Washington, D.C. – Nevada Senator Harry Reid made the following remarks on the Senate floor regarding the deficit. Below are his remarks as prepared for delivery:
Republicans in Congress claim they’re the only thing standing against a wave of deficit spending.
But where were those Republicans when President Bush pushed for trillions in unpaid-for tax cuts for the rich? Many of them were right here in Congress, that’s where.
So, instead of pointing the finger at Democrats, Republicans should examine their own track record of extravagant spending: a prescription drug plan, two wars and tax breaks for the rich all paid for with borrowed money.
Bush’s tax cuts were the single largest contributor to ballooning budget deficits during his administration.
And no one benefited more from those tax breaks than millionaires and billionaires.
Tax breaks for the richest Americans piled nearly a trillion on our debt over the last decade.

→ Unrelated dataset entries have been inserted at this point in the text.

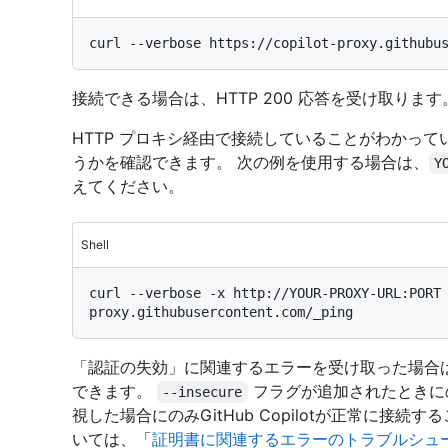
接続できる場合は、HTTP 200 応答を受け取ります
HTTP プロキシ経由で接続していることがわかっ
うかを確認できます。 次の例を使用する場合は、
Y
えてください。
Shell
curl --verbose -x http://YOUR-PROXY-URL:PORT
「認証の失効」に関連するエラーを受け取った場合
できます。
フラグが追加されたときに
--insecure
視した場合にのみGitHub Copilotが正常に接
いては、「
証明書に関連するエラーのトラブルシュ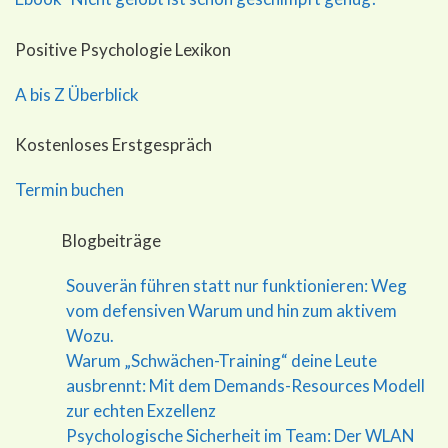
Positive Psychologie Lexikon
A bis Z Überblick
Kostenloses Erstgespräch
Termin buchen
Blogbeiträge
Souverän führen statt nur funktionieren: Weg
vom defensiven Warum und hin zum aktivem
Wozu.
Warum „Schwächen-Training“ deine Leute
ausbrennt: Mit dem Demands-Resources Modell
zur echten Exzellenz
Psychologische Sicherheit im Team: Der WLAN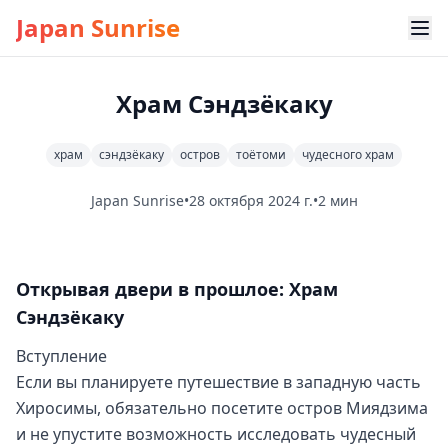
Japan Sunrise
Храм Сэндзёкаку
храм
сэндзёкаку
остров
тоётоми
чудесного храм
Japan Sunrise
•
28 октября 2024 г.
•
2 мин
Открывая двери в прошлое: Храм
Сэндзёкаку
Вступление
Если вы планируете путешествие в западную часть
Хиросимы, обязательно посетите остров Миядзима
и не упустите возможность исследовать чудесный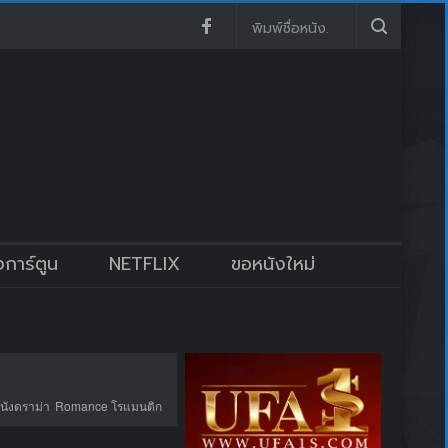
งการ์ตูน
NETFLIX
ขอหนังใหม่
นังดราม่า
Romance โรแมนติก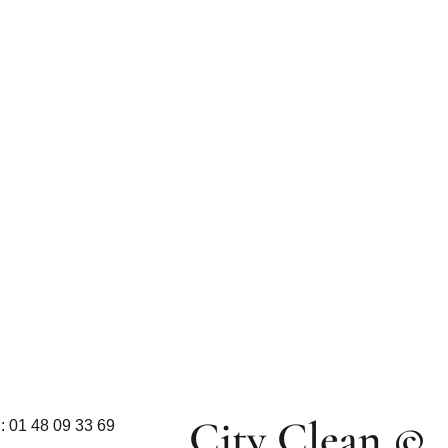
City Clean ©
:
01 48 09 33 69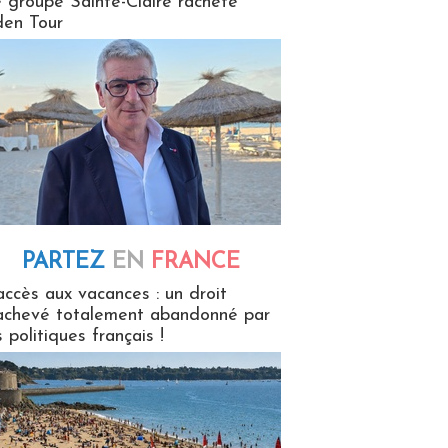
 groupe Sainte-Claire rachète
en Tour
PARTEZ
EN
FRANCE
 en France
accès aux vacances : un droit
achevé totalement abandonné par
s politiques français !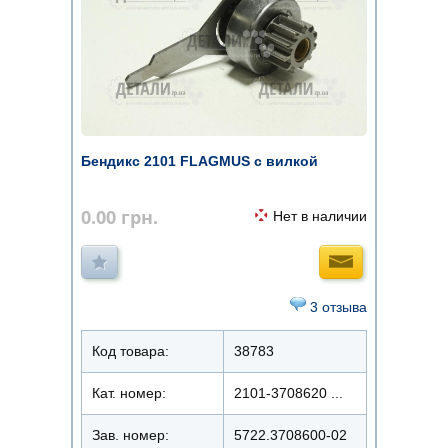
Бендикс 2101 FLAGMUS с вилкой
0.00
грн.
Нет в наличии
3 отзыва
Код товара:
38783
Кат. номер:
2101-3708620 ...
Зав. номер:
5722.3708600-02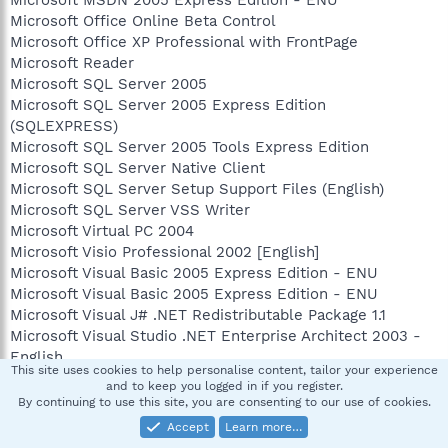
Microsoft MSDN 2005 Express Edition - ENU
Microsoft Office Online Beta Control
Microsoft Office XP Professional with FrontPage
Microsoft Reader
Microsoft SQL Server 2005
Microsoft SQL Server 2005 Express Edition
(SQLEXPRESS)
Microsoft SQL Server 2005 Tools Express Edition
Microsoft SQL Server Native Client
Microsoft SQL Server Setup Support Files (English)
Microsoft SQL Server VSS Writer
Microsoft Virtual PC 2004
Microsoft Visio Professional 2002 [English]
Microsoft Visual Basic 2005 Express Edition - ENU
Microsoft Visual Basic 2005 Express Edition - ENU
Microsoft Visual J# .NET Redistributable Package 1.1
Microsoft Visual Studio .NET Enterprise Architect 2003 -
English
This site uses cookies to help personalise content, tailor your experience
MixMeister Pro 4
and to keep you logged in if you register.
Mozilla Firefox (2.0)
By continuing to use this site, you are consenting to our use of cookies.
Mozilla Thunderbird (1.5.0.8)
Accept
Learn more…
MSXML 4.0 SP2 (KB925672)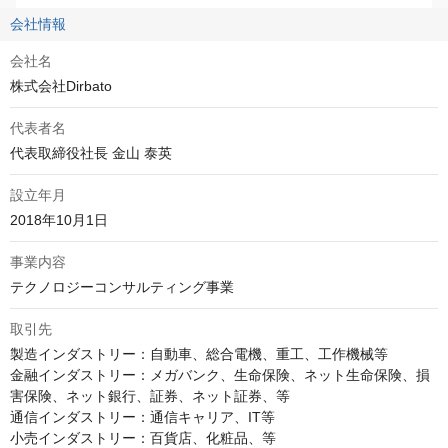
会社情報
会社名
株式会社Dirbato
代表者名
代表取締役社長 金山 泰英
設立年月
2018年10月1日
事業内容
テクノロジーコンサルティング事業
取引先
製造インダストリー：自動車、総合電機、重工、工作機械等

金融インダストリー：メガバンク、生命保険、ネット生命保険、損
害保険、ネット銀行、証券、ネット証券、等

通信インダストリー：通信キャリア、IT等

小売インダストリー：百貨店、化粧品、等
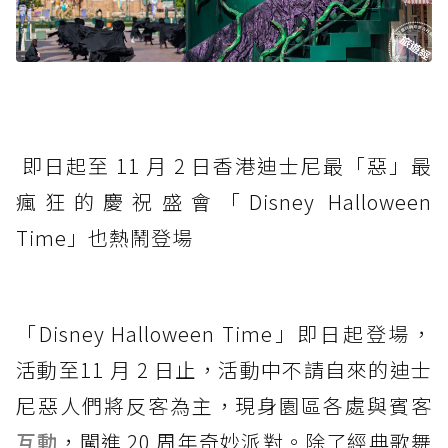
即日起至 11 月 2 日香港迪士尼最「惡」最
瘋狂的慶祝盛會「Disney Halloween
Time」也熱鬧登場
「Disney Halloween Time」即日起登場，
活動至11 月 2 日止，活動中不請自來的迪士
尼惡人們將反客為主，現身園區各處與賓客
互動
，闖進 20 周年奇妙派對。除了經典歌舞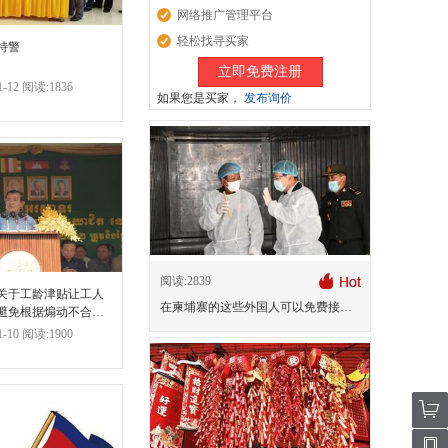
网络推广管理平台
轻松找寻买家
特警
立即免费注册
-12 阅读:1836
如果您是买家，
发布询价
阅读:2839
关于工龄津贴让工人
在柬埔寨的这些外国人可以免费接种新冠疫苗
避免根据煽动不合理
-10 阅读:1900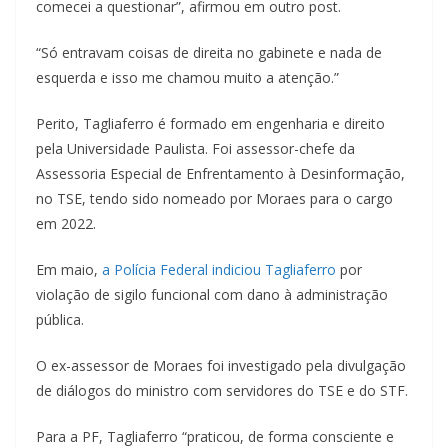
comecei a questionar”, afirmou em outro post.
“Só entravam coisas de direita no gabinete e nada de
esquerda e isso me chamou muito a atenção.”
Perito, Tagliaferro é formado em engenharia e direito
pela Universidade Paulista. Foi assessor-chefe da
Assessoria Especial de Enfrentamento à Desinformação,
no TSE, tendo sido nomeado por Moraes para o cargo
em 2022.
Em maio,
a Polícia Federal indiciou Tagliaferro
por
violação de sigilo funcional com dano à administração
pública.
O ex-assessor de Moraes foi investigado pela divulgação
de diálogos do ministro com servidores do TSE e do STF.
Para a PF, Tagliaferro “praticou, de forma consciente e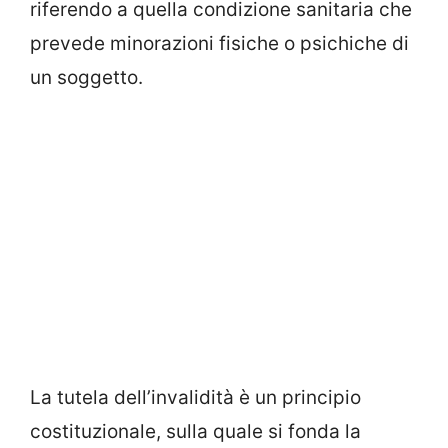
riferendo a quella condizione sanitaria che
prevede minorazioni fisiche o psichiche di
un soggetto.
La tutela dell’invalidità è un principio
costituzionale, sulla quale si fonda la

Yesterday the non-partisan Congressional Budget Office released a report showing those tax cuts will continue to push deficits to unsafe levels.
Extending the Bush tax cuts for the wealthiest Americans – people making more than $1 million – would add another trillion dollars to the deficit in the next 10 years.
We can no longer afford to bankrupt our nation to give more tax breaks to people who don’t need them.
Republicans are right about one thing: we do have a deficit problem in this country. And there are two ways to ease the crisis.
We could cut more jobs for teachers, firefighters and police. We could cut Social Security and Medicare benefits for seniors after a lifetime of hard work. We could put off repairing our crumbling roads and bridges. And we could continue to let our schools fall into disrepair and our students fall behind.
Or we could end wasteful, unnecessary tax breaks for millionaires and billionaires.
This is the choice we face. But it shouldn’t be difficult a choice.
This country has limited resources, and we must use those resources wisely.
Investing in the middle class is a wise use of resources.
When you put money back in the pockets of middle class families, they spend it.
They spend it on groceries and gas. They spend it repairing the family car. They spend it fixing the roof.
That spending boosts business, spurs hiring and helps the economy. Rigging the tax system to favor the richest of the rich doesn’t.
Rigging the system doesn’t create jobs. It doesn’t spur growth. And it’s just not a wise use of resources.